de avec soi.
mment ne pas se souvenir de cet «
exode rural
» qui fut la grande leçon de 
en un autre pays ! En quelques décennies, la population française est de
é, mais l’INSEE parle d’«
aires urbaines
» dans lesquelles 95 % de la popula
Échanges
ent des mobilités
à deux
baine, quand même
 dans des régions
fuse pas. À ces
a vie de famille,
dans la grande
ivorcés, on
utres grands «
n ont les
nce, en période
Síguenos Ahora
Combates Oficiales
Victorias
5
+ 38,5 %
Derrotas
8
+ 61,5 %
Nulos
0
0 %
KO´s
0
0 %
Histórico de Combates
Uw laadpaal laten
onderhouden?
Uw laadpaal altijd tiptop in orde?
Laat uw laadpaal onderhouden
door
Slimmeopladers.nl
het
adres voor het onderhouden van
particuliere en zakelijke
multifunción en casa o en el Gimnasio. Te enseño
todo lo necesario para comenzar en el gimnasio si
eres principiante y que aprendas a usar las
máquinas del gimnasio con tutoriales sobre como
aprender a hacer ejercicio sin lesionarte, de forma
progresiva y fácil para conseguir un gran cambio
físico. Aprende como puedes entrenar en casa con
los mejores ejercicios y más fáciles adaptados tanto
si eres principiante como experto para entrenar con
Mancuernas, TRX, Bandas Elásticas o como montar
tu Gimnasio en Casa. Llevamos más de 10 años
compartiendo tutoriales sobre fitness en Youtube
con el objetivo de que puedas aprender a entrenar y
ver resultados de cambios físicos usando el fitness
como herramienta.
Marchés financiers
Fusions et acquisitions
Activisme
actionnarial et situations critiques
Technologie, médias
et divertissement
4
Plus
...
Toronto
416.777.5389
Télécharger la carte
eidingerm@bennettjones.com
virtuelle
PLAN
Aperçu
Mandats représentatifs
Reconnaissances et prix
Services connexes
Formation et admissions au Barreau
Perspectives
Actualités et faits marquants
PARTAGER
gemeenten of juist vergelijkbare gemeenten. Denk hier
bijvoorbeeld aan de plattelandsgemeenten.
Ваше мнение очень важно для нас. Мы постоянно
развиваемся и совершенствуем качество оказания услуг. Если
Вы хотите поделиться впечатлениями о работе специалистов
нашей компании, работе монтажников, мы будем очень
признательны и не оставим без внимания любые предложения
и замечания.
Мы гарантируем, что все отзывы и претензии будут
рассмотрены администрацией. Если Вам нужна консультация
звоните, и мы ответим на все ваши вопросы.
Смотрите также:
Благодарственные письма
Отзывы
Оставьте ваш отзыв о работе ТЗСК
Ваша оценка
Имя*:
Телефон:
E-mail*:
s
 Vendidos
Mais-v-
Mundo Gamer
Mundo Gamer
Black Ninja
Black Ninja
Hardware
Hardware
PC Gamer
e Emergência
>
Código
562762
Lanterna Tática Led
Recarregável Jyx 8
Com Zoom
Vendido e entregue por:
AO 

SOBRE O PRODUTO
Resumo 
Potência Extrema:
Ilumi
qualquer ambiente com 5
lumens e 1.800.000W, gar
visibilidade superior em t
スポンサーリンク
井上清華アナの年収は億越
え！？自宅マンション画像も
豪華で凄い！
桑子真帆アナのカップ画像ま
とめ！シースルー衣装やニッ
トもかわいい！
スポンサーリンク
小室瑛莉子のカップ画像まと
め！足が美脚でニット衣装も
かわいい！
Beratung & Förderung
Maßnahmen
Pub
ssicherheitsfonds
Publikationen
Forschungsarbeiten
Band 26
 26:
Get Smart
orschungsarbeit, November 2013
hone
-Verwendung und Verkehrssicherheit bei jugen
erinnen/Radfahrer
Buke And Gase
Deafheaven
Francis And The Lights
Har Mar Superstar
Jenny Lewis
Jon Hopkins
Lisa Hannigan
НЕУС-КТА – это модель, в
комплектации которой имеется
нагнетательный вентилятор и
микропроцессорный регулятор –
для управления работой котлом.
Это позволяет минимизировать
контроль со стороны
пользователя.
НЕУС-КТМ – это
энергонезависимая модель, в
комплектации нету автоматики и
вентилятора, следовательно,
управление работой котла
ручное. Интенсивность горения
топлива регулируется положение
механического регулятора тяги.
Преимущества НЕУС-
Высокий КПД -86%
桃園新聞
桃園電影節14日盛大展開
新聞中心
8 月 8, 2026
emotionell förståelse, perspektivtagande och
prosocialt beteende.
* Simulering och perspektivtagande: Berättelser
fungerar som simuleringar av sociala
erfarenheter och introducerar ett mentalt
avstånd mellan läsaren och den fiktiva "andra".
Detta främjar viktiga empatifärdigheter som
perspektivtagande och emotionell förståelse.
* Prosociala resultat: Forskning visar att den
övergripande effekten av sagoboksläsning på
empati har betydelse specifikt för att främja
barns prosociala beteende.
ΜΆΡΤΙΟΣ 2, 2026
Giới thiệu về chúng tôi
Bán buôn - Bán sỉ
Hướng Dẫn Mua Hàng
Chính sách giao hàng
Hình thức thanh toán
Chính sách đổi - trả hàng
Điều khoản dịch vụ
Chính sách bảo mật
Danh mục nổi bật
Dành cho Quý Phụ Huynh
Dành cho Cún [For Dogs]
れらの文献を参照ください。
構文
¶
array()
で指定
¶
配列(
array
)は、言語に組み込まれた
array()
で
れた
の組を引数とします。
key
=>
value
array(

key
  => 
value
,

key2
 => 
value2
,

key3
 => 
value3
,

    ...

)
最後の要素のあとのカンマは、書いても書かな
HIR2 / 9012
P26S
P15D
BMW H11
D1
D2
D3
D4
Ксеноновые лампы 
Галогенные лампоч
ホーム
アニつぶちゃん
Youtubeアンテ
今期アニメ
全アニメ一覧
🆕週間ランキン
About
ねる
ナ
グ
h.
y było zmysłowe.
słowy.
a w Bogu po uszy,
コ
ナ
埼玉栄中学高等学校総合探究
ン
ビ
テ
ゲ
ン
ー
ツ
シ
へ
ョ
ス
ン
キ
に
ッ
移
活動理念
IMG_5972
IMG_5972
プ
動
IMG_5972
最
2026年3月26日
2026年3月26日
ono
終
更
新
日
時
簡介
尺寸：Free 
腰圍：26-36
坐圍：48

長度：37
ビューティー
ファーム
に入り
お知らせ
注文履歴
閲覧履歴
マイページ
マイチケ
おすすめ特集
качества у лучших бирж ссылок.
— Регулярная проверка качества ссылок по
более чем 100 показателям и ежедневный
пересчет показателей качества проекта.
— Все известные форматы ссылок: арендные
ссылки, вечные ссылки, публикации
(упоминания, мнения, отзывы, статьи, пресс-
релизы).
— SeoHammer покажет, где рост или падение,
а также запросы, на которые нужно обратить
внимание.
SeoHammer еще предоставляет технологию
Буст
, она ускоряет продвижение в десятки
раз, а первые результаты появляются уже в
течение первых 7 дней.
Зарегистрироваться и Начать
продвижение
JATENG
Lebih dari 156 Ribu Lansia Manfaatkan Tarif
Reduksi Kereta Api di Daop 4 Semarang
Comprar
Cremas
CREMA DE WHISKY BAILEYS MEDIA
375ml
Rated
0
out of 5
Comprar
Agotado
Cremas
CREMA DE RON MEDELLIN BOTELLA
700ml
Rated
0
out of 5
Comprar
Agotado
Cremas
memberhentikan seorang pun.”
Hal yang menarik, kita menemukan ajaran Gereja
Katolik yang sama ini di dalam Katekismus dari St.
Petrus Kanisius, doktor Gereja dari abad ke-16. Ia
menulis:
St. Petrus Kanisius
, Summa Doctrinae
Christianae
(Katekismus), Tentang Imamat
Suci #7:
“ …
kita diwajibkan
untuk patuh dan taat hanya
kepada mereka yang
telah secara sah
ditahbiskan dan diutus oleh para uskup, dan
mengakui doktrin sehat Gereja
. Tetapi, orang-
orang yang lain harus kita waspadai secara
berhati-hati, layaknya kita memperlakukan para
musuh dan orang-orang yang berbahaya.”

What to produce »
Each record above should be output again exactly.

Answer to the problem »
de avec soi.
mment ne pas se souvenir de cet «
exode rural
» qui fut la grande leçon de 
en un autre pays ! En quelques décennies, la population française est de
é, mais l’INSEE parle d’«
aires urbaines
» dans lesquelles 95 % de la popula
Échanges
ent des mobilités
à deux
baine, quand même
 dans des régions
fuse pas. À ces
a vie de famille,
dans la grande
ivorcés, on
utres grands «
n ont les
nce, en période
Síguenos Ahora
Combates Oficiales
Victorias
5
+ 38,5 %
Derrotas
8
+ 61,5 %
Nulos
0
0 %
KO´s
0
0 %
Histórico de Combates
Uw laadpaal laten
onderhouden?
Uw laadpaal altijd tiptop in orde?
Laat uw laadpaal onderhouden
door
Slimmeopladers.nl
het
adres voor het onderhouden van
particuliere en zakelijke
multifunción en casa o en el Gimnasio. Te enseño
todo lo necesario para comenzar en el gimnasio si
eres principiante y que aprendas a usar las
máquinas del gimnasio con tutoriales sobre como
aprender a hacer ejercicio sin lesionarte, de forma
progresiva y fácil para conseguir un gran cambio
físico. Aprende como puedes entrenar en casa con
los mejores ejercicios y más fáciles adaptados tanto
si eres principiante como experto para entrenar con
Mancuernas, TRX, Bandas Elásticas o como montar
tu Gimnasio en Casa. Llevamos más de 10 años
compartiendo tutoriales sobre fitness en Youtube
con el objetivo de que puedas aprender a entrenar y
ver resultados de cambios físicos usando el fitness
como herramienta.
Marchés financiers
Fusions et acquisitions
Activisme
actionnarial et situations critiques
Technologie, médias
et divertissement
4
Plus
...
Toronto
416.777.5389
Télécharger la carte
eidingerm@bennettjones.com
virtuelle
PLAN
Aperçu
Mandats représentatifs
Reconnaissances et prix
Services connexes
Formation et admissions au Barreau
Perspectives
Actualités et faits marquants
PARTAGER
gemeenten of juist vergelijkbare gemeenten. Denk hier
bijvoorbeeld aan de plattelandsgemeenten.
Ваше мнение очень важно для нас. Мы постоянно
развиваемся и совершенствуем качество оказания услуг. Если
Вы хотите поделиться впечатлениями о работе специалистов
нашей компании, работе монтажников, мы будем очень
признательны и не оставим без внимания любые предложения
и замечания.
Мы гарантируем, что все отзывы и претензии будут
рассмотрены администрацией. Если Вам нужна консультация
звоните, и мы ответим на все ваши вопросы.
Смотрите также:
Благодарственные письма
Отзывы
Оставьте ваш отзыв о работе ТЗСК
Ваша оценка
Имя*:
Телефон:
E-mail*:
s
 Vendidos
Mais-v-
Mundo Gamer
Mundo Gamer
Black Ninja
Black Ninja
Hardware
Hardware
PC Gamer
e Emergência
>
Código
562762
Lanterna Tática Led
Recarregável Jyx 8
Com Zoom
Vendido e entregue por:
AO 

SOBRE O PRODUTO
Resumo 
Potência Extrema:
Ilumi
qualquer ambiente com 5
lumens e 1.800.000W, gar
visibilidade superior em t
スポンサーリンク
井上清華アナの年収は億越
え！？自宅マンション画像も
豪華で凄い！
桑子真帆アナのカップ画像ま
とめ！シースルー衣装やニッ
トもかわいい！
スポンサーリンク
小室瑛莉子のカップ画像まと
め！足が美脚でニット衣装も
かわいい！
Beratung & Förderung
Maßnahmen
Pub
ssicherheitsfonds
Publikationen
Forschungsarbeiten
Band 26
 26:
Get Smart
orschungsarbeit, November 2013
hone
-Verwendung und Verkehrssicherheit bei jugen
erinnen/Radfahrer
Buke And Gase
Deafheaven
Francis And The Lights
Har Mar Superstar
Jenny Lewis
Jon Hopkins
Lisa Hannigan
НЕУС-КТА – это модель, в
комплектации которой имеется
нагнетательный вентилятор и
микропроцессорный регулятор –
для управления работой котлом.
Это позволяет минимизировать
контроль со стороны
пользователя.
НЕУС-КТМ – это
энергонезависимая модель, в
комплектации нету автоматики и
вентилятора, следовательно,
управление работой котла
ручное. Интенсивность горения
топлива регулируется положение
механического регулятора тяги.
Преимущества НЕУС-
Высокий КПД -86%
桃園新聞
桃園電影節14日盛大展開
新聞中心
8 月 8, 2026
emotionell förståelse, perspektivtagande och
prosocialt beteende.
* Simulering och perspektivtagande: Berättelser
fungerar som simuleringar av sociala
erfarenheter och introducerar ett mentalt
avstånd mellan läsaren och den fiktiva "andra".
Detta främjar viktiga empatifärdigheter som
perspektivtagande och emotionell förståelse.
* Prosociala resultat: Forskning visar att den
övergripande effekten av sagoboksläsning på
empati har betydelse specifikt för att främja
barns prosociala beteende.
ΜΆΡΤΙΟΣ 2, 2026
Giới thiệu về chúng tôi
Bán buôn - Bán sỉ
Hướng Dẫn Mua Hàng
Chính sách giao hàng
Hình thức thanh toán
Chính sách đổi - trả hàng
Điều khoản dịch vụ
Chính sách bảo mật
Danh mục nổi bật
Dành cho Quý Phụ Huynh
Dành cho Cún [For Dogs]
れらの文献を参照ください。
構文
¶
array()
で指定
¶
配列(
array
)は、言語に組み込まれた
array()
で
れた
の組を引数とします。
key
=>
value
array(

key
  => 
value
,

key2
 => 
value2
,

key3
 => 
value3
,

    ...

)
最後の要素のあとのカンマは、書いても書かな
HIR2 / 9012
P26S
P15D
BMW H11
D1
D2
D3
D4
Ксеноновые лампы 
Галогенные лампоч
ホーム
アニつぶちゃん
Youtubeアンテ
今期アニメ
全アニメ一覧
🆕週間ランキン
About
ねる
ナ
グ
h.
y było zmysłowe.
słowy.
a w Bogu po uszy,
コ
ナ
埼玉栄中学高等学校総合探究
ン
ビ
テ
ゲ
ン
ー
ツ
シ
へ
ョ
ス
ン
キ
に
ッ
移
活動理念
IMG_5972
IMG_5972
プ
動
IMG_5972
最
2026年3月26日
2026年3月26日
ono
終
更
新
日
時
簡介
尺寸：Free 
腰圍：26-36
坐圍：48

長度：37
ビューティー
ファーム
に入り
お知らせ
注文履歴
閲覧履歴
マイページ
マイチケ
おすすめ特集
качества у лучших бирж ссылок.
— Регулярная проверка качества ссылок по
более чем 100 показателям и ежедневный
пересчет показателей качества проекта.
— Все известные форматы ссылок: арендные
ссылки, вечные ссылки, публикации
(упоминания, мнения, отзывы, статьи, пресс-
релизы).
— SeoHammer покажет, где рост или падение,
а также запросы, на которые нужно обратить
внимание.
SeoHammer еще предоставляет технологию
Буст
, она ускоряет продвижение в десятки
раз, а первые результаты появляются уже в
течение первых 7 дней.
Зарегистрироваться и Начать
продвижение
JATENG
Lebih dari 156 Ribu Lansia Manfaatkan Tarif
Reduksi Kereta Api di Daop 4 Semarang
Comprar
Cremas
CREMA DE WHISKY BAILEYS MEDIA
375ml
Rated
0
out of 5
Comprar
Agotado
Cremas
CREMA DE RON MEDELLIN BOTELLA
700ml
Rated
0
out of 5
Comprar
Agotado
Cremas
memberhentikan seorang pun.”
Hal yang menarik, kita menemukan ajaran Gereja
Katolik yang sama ini di dalam Katekismus dari St.
Petrus Kanisius, doktor Gereja dari abad ke-16. Ia
menulis:
St. Petrus Kanisius
, Summa Doctrinae
Christianae
(Katekismus), Tentang Imamat
Suci #7:
“ …
kita diwajibkan
untuk patuh dan taat hanya
kepada mereka yang
telah secara sah
ditahbiskan dan diutus oleh para uskup, dan
mengakui doktrin sehat Gereja
. Tetapi, orang-
orang yang lain harus kita waspadai secara
berhati-hati, layaknya kita memperlakukan para
musuh dan orang-orang yang berbahaya.”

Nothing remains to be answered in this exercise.